なお、住宅省エネ化の補助金制度については、環境省・資源エネルギー庁・国土交通省が連携して運営する「住宅省エネ2024キャンペーン」などの制度が過去に実施されています。最新の制度内容は各省庁の公式ウェブサイトで確認してください。
Q. ポリカDIY内窓は賃貸でも設置できますか?
A. 窓枠への取り付けを両面テープで行う構造であれば、退去時に取り外して原状回復できる場合があります。ただし管理規約によって制限がある場合もあるため、事前に管理会社への確認が必要です。
Q. すでにペアガラスが入っている窓に中空ポリカ内窓を追加する意味はありますか?
A. あります。ペアガラスに中空ポリカ内窓を加えると、熱貫流率をさらに下げる効果が期待できます。特に寒冷地や北向きの部屋では有効な対策になります。

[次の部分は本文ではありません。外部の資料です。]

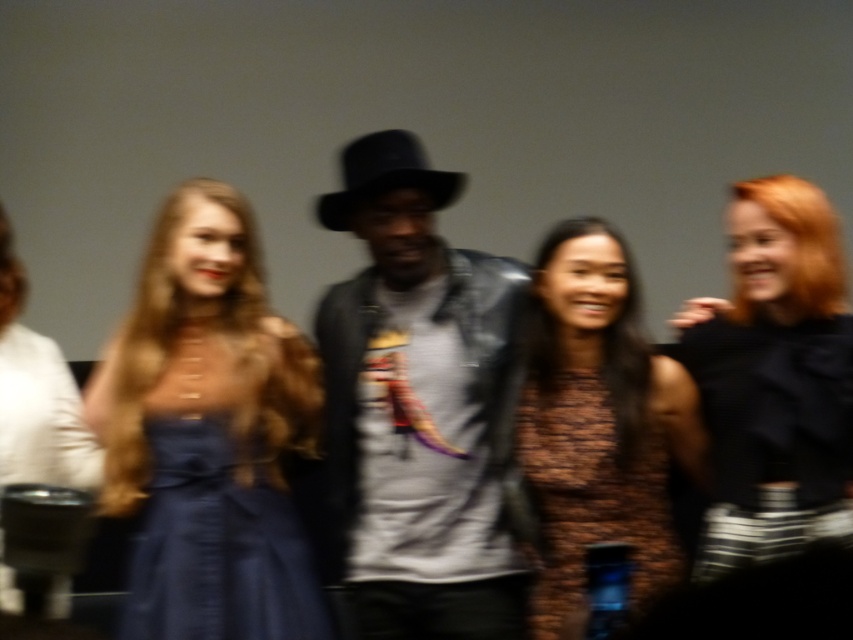 Question: Which point is closer to the camera taking this photo?

Choices:
 (A) (569, 452)
 (B) (401, 362)

Answer: (A)

Question: Is black satin dress at right to the right of brown textured dress at center from the viewer's perspective?

Choices:
 (A) no
 (B) yes

Answer: (B)

Question: Estimate the real-world distances between objects in this image. Which object is closer to the shiny blue dress at left?

Choices:
 (A) matte black dress at left
 (B) matte black cowboy hat at center
 (C) black satin dress at right
 (D) satin blue dress at center

Answer: (D)

Question: In this image, where is black satin dress at right located relative to matte black cowboy hat at center?

Choices:
 (A) above
 (B) below

Answer: (B)

Question: Does shiny blue dress at left lie in front of matte black dress at left?

Choices:
 (A) no
 (B) yes

Answer: (A)

Question: Considering the real-world distances, which object is farthest from the black satin dress at right?

Choices:
 (A) matte black cowboy hat at center
 (B) brown textured dress at center

Answer: (A) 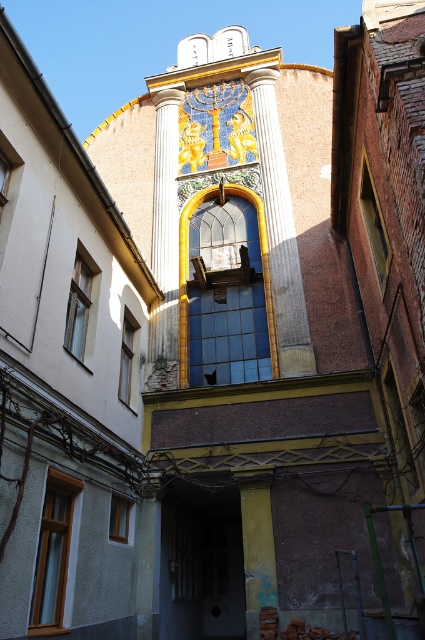 Question: Is white marble column at center to the right of yellow painted wood at center from the viewer's perspective?

Choices:
 (A) no
 (B) yes

Answer: (B)

Question: Is white marble column at center above yellow painted wood at center?

Choices:
 (A) no
 (B) yes

Answer: (B)

Question: Is white marble column at center to the right of yellow painted wood at center from the viewer's perspective?

Choices:
 (A) no
 (B) yes

Answer: (B)

Question: Which of these objects is positioned closest to the gold textured column at center?

Choices:
 (A) yellow painted wood at center
 (B) white marble column at center

Answer: (B)

Question: Which object is the farthest from the white marble column at center?

Choices:
 (A) gold textured column at center
 (B) yellow painted wood at center

Answer: (B)

Question: Which point is closer to the camera taking this photo?

Choices:
 (A) (266, 168)
 (B) (156, 316)

Answer: (B) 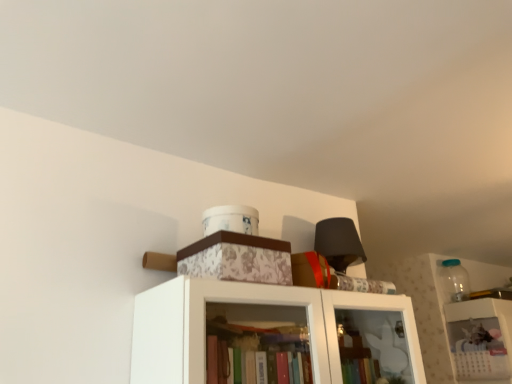 Question: Is white paper calendar at upper right with floral-patterned cardboard box at upper center?

Choices:
 (A) no
 (B) yes

Answer: (A)

Question: Considering the relative sizes of white paper calendar at upper right and floral-patterned cardboard box at upper center in the image provided, is white paper calendar at upper right wider than floral-patterned cardboard box at upper center?

Choices:
 (A) no
 (B) yes

Answer: (B)

Question: Is white paper calendar at upper right at the left side of floral-patterned cardboard box at upper center?

Choices:
 (A) no
 (B) yes

Answer: (A)

Question: From a real-world perspective, is white paper calendar at upper right below floral-patterned cardboard box at upper center?

Choices:
 (A) yes
 (B) no

Answer: (A)

Question: Can you confirm if white paper calendar at upper right is positioned to the right of floral-patterned cardboard box at upper center?

Choices:
 (A) no
 (B) yes

Answer: (B)

Question: Is white paper calendar at upper right wider or thinner than transparent glass jar at upper right?

Choices:
 (A) wide
 (B) thin

Answer: (A)

Question: Considering the positions of white paper calendar at upper right and transparent glass jar at upper right in the image, is white paper calendar at upper right bigger or smaller than transparent glass jar at upper right?

Choices:
 (A) big
 (B) small

Answer: (A)

Question: In the image, is white paper calendar at upper right positioned in front of or behind transparent glass jar at upper right?

Choices:
 (A) behind
 (B) front

Answer: (B)

Question: Is point pos(483,345) closer or farther from the camera than point pos(460,271)?

Choices:
 (A) farther
 (B) closer

Answer: (B)

Question: In terms of size, does white paper calendar at upper right appear bigger or smaller than floral-patterned cardboard box at upper center?

Choices:
 (A) big
 (B) small

Answer: (A)

Question: Is white paper calendar at upper right to the left or to the right of floral-patterned cardboard box at upper center in the image?

Choices:
 (A) left
 (B) right

Answer: (B)

Question: In terms of width, does white paper calendar at upper right look wider or thinner when compared to floral-patterned cardboard box at upper center?

Choices:
 (A) wide
 (B) thin

Answer: (A)

Question: From a real-world perspective, is white paper calendar at upper right above or below floral-patterned cardboard box at upper center?

Choices:
 (A) below
 (B) above

Answer: (A)

Question: Is transparent glass jar at upper right inside the boundaries of floral-patterned cardboard box at upper center, or outside?

Choices:
 (A) outside
 (B) inside

Answer: (A)

Question: In the image, is transparent glass jar at upper right on the left side or the right side of floral-patterned cardboard box at upper center?

Choices:
 (A) left
 (B) right

Answer: (B) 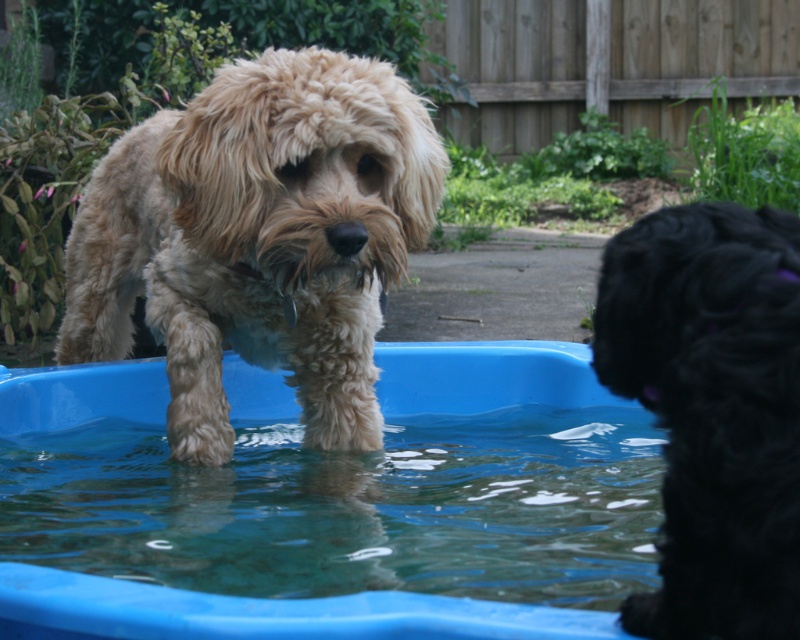 Question: Considering the relative positions of fuzzy beige dog at center and clear plastic water at center in the image provided, where is fuzzy beige dog at center located with respect to clear plastic water at center?

Choices:
 (A) left
 (B) right

Answer: (A)

Question: Which object is closer to the camera taking this photo?

Choices:
 (A) clear plastic water at center
 (B) black fuzzy dog at right
 (C) fuzzy beige dog at center

Answer: (B)

Question: Is black fuzzy dog at right positioned in front of clear plastic water at center?

Choices:
 (A) no
 (B) yes

Answer: (B)

Question: Which point is closer to the camera?

Choices:
 (A) clear plastic water at center
 (B) black fuzzy dog at right

Answer: (B)

Question: Based on their relative distances, which object is farther from the black fuzzy dog at right?

Choices:
 (A) clear plastic water at center
 (B) fuzzy beige dog at center

Answer: (A)

Question: Is the position of fuzzy beige dog at center more distant than that of clear plastic water at center?

Choices:
 (A) no
 (B) yes

Answer: (A) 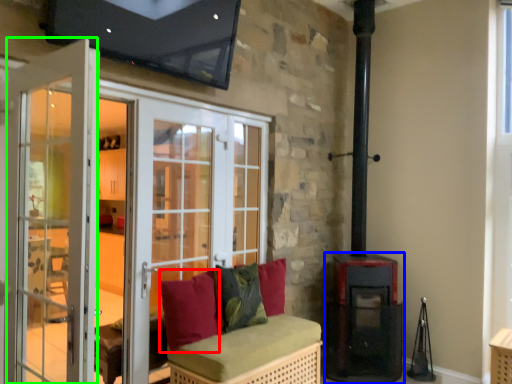 Question: Based on their relative distances, which object is nearer to pillow (highlighted by a red box)? Choose from stove (highlighted by a blue box) and screen door (highlighted by a green box).

Choices:
 (A) stove
 (B) screen door

Answer: (B) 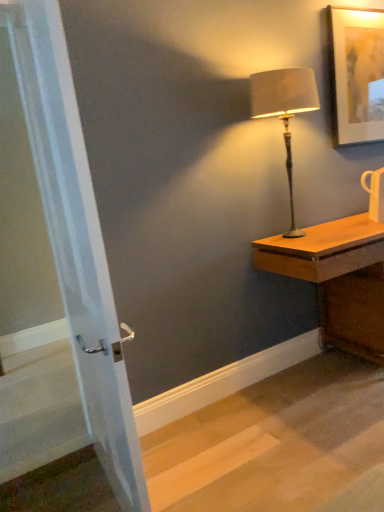 At what (x,y) coordinates should I click in order to perform the action: click on free spot below satin beige lampshade at right (from a real-world perspective). Please return your answer as a coordinate pair (x, y). The image size is (384, 512). Looking at the image, I should click on (293, 237). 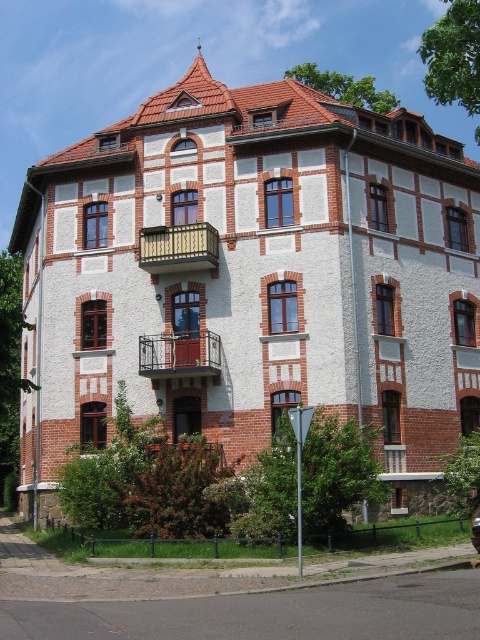 You are standing in front of the residential building and want to know which balcony is closer to you. The brown wooden balcony at center and the rustic metal balcony at center are both at the center. Which one is closer?

The brown wooden balcony at center is closer to you because it is positioned further to the viewer than the rustic metal balcony at center. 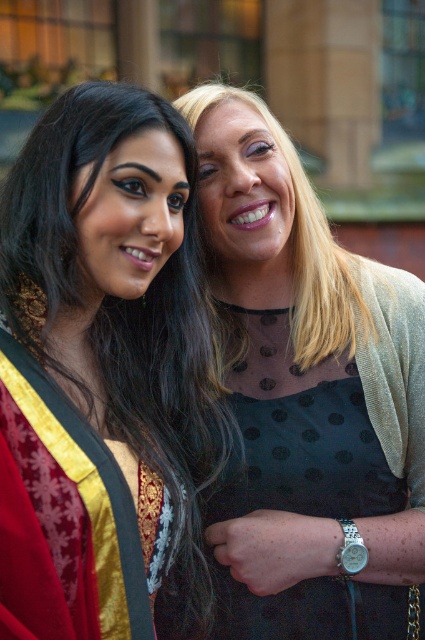 You are taking a photo of two people in an urban setting. You want to focus on the person at point (14, 634) and the person at point (365, 424). Which of these two points is closer to the camera?

Point (14, 634) is closer to the camera than point (365, 424).

You are a photographer trying to capture a clear photo of both the matte black dress at center and the black dotted dress at center. Since the camera can only focus on one height at a time, which dress should you adjust the focus to ensure both are in focus?

The matte black dress at center is not as tall as black dotted dress at center, so you should set the focus to the height of the black dotted dress at center to include both in focus.

You are a photographer trying to capture a clear shot of both the matte black dress at center and the black dotted dress at center. Since they are overlapping, which dress should you focus on to ensure the other is visible behind it?

The matte black dress at center is positioned over black dotted dress at center, so focusing on the matte black dress at center will allow the black dotted dress at center to be visible behind it. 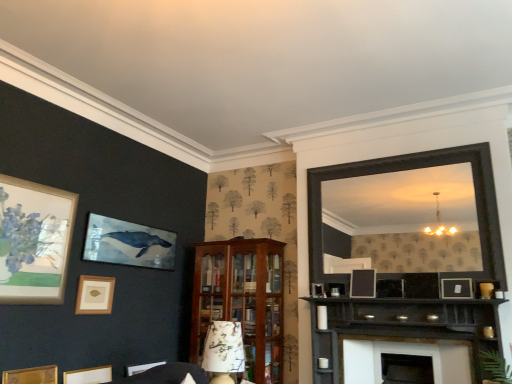 Locate an element on the screen. free space above matte black picture frame at upper right, acting as the fifth picture frame starting from the left (from a real-world perspective) is located at coordinates (455, 274). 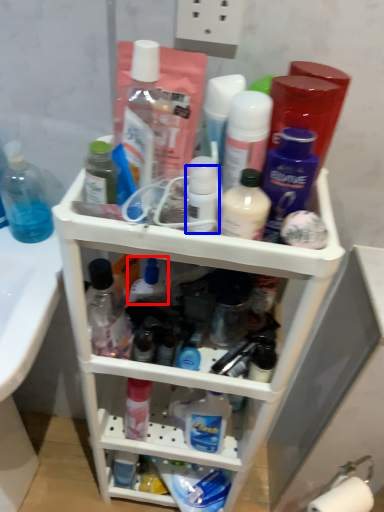 Question: Which object appears closest to the camera in this image, toiletry (highlighted by a red box) or toiletry (highlighted by a blue box)?

Choices:
 (A) toiletry
 (B) toiletry

Answer: (B) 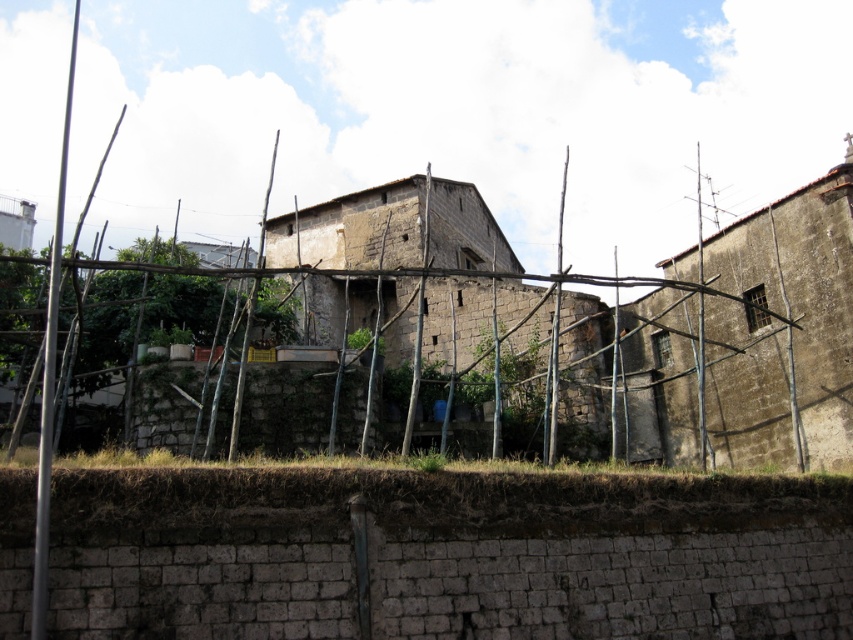 Question: Which point is farther to the camera?

Choices:
 (A) (306, 216)
 (B) (376, 630)
 (C) (749, 372)

Answer: (A)

Question: Estimate the real-world distances between objects in this image. Which object is farther from the brown dirt at lower center?

Choices:
 (A) weathered stone hut at center
 (B) rustic stone hut at right

Answer: (A)

Question: Observing the image, what is the correct spatial positioning of brown dirt at lower center in reference to rustic stone hut at right?

Choices:
 (A) right
 (B) left

Answer: (B)

Question: Does brown dirt at lower center lie behind weathered stone hut at center?

Choices:
 (A) yes
 (B) no

Answer: (B)

Question: Is brown dirt at lower center positioned at the back of weathered stone hut at center?

Choices:
 (A) no
 (B) yes

Answer: (A)

Question: Among these objects, which one is nearest to the camera?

- >DIYの気密性はメーカー製品と比べてばらつきが出やすい>内外窓の間の空気層は10mm以上確保するとよい>内窓と外窓の間の結露対策には通気確保または乾燥剤が有効>窓枠の奥行不足・サッシ歪み・管理規約制限がある場合は業者相談を先に検討する>補助金制度の最新情報は環境省・資源エネルギー庁の公式ページで確認する
まとめ
ポリカーボネートを使った断熱DIYは、中空構造の空気層が断熱の要であり、内窓として設置することで窓全体の熱貫流率を大きく改善できる対策です。
まず手元のメジャーで窓枠の奥行と縦横サイズを測り、レールが取り付けられる余地があるかを確認するところから始めてみてください。採寸が済めば、材料はホームセンターで6,000円前後から揃えられます。
窓からの寒さを感じているなら、今すぐ試せる対策の一つです。DIYが初めての方も、手順を一つずつ確認しながら進めてみてください。